=== SUPPLIED RECORDS ===
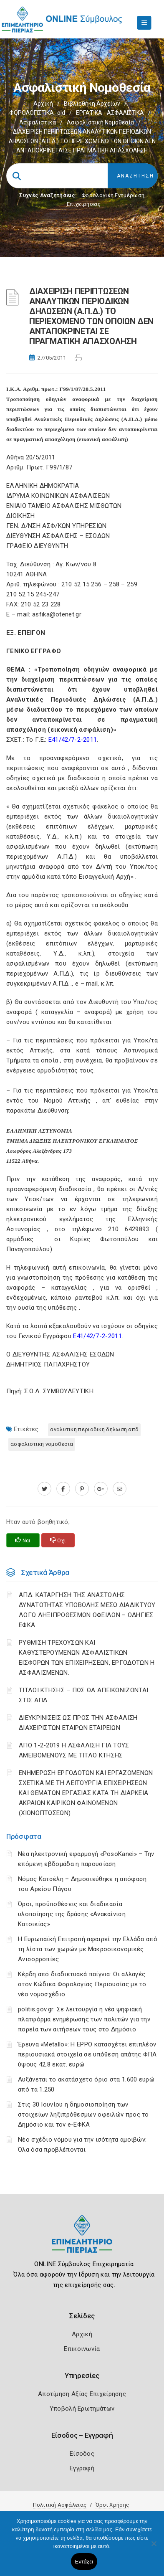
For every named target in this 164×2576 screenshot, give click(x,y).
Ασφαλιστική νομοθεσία (100, 122)
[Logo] (82, 2240)
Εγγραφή (82, 2468)
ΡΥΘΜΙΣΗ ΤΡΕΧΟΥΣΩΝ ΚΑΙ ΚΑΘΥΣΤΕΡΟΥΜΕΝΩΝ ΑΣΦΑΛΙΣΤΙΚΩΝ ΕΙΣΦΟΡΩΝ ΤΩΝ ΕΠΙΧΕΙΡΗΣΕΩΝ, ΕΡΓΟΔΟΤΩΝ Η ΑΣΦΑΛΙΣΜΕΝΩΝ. (86, 1657)
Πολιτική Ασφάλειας (59, 2505)
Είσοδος (82, 2453)
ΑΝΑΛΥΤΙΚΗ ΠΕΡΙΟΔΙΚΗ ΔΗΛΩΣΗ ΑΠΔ (94, 1429)
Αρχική (43, 103)
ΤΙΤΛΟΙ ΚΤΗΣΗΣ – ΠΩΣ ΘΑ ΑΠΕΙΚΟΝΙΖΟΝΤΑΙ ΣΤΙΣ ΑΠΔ (83, 1695)
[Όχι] (153, 2547)
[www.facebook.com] (63, 1489)
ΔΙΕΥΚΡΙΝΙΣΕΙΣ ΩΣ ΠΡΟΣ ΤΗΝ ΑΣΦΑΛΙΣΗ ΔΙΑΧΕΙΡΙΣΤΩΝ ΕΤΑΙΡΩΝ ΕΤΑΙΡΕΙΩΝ (78, 1723)
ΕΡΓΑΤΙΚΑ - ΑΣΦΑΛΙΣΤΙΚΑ (110, 112)
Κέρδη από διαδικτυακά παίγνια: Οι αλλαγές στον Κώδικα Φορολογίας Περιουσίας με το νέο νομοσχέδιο (82, 1984)
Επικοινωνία (82, 2349)
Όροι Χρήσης (112, 2505)
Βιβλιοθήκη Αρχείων (92, 103)
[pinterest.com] (82, 1489)
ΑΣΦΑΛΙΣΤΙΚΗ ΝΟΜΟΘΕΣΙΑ (41, 1444)
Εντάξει (84, 2561)
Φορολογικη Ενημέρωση (112, 195)
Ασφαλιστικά (37, 122)
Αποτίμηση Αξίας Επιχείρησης (82, 2394)
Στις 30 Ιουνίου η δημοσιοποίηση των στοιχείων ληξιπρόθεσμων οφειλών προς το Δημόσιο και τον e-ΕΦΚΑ (83, 2114)
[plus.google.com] (100, 1489)
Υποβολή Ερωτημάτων (82, 2408)
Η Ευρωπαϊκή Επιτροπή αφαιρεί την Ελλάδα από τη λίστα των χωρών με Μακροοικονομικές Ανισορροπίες (87, 1949)
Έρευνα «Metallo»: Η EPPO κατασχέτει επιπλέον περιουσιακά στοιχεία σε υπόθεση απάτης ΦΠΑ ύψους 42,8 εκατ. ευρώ (87, 2054)
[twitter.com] (44, 1489)
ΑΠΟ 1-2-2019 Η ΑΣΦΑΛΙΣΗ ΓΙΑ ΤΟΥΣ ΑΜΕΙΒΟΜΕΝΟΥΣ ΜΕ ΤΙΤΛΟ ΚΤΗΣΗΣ (74, 1750)
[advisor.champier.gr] (119, 1489)
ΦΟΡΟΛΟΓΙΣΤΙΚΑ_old (37, 112)
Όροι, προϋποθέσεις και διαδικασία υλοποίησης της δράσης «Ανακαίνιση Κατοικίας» (72, 1914)
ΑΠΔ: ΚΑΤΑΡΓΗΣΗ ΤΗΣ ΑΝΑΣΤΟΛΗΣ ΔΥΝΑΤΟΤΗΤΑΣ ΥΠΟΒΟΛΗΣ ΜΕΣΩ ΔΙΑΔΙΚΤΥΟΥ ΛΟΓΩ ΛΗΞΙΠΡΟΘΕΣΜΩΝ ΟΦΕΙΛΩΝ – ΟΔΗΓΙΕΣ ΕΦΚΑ (87, 1610)
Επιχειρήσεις (84, 204)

=== WHAT IS EXPECTED ===
Which lines in the entries above contain "ΚΤΗΣΗΣ"? Pull each of them out.

=== ANSWER TO THIS PROBLEM ===
ΤΙΤΛΟΙ ΚΤΗΣΗΣ – ΠΩΣ ΘΑ ΑΠΕΙΚΟΝΙΖΟΝΤΑΙ ΣΤΙΣ ΑΠΔ (83, 1695)
ΑΠΟ 1-2-2019 Η ΑΣΦΑΛΙΣΗ ΓΙΑ ΤΟΥΣ ΑΜΕΙΒΟΜΕΝΟΥΣ ΜΕ ΤΙΤΛΟ ΚΤΗΣΗΣ (74, 1750)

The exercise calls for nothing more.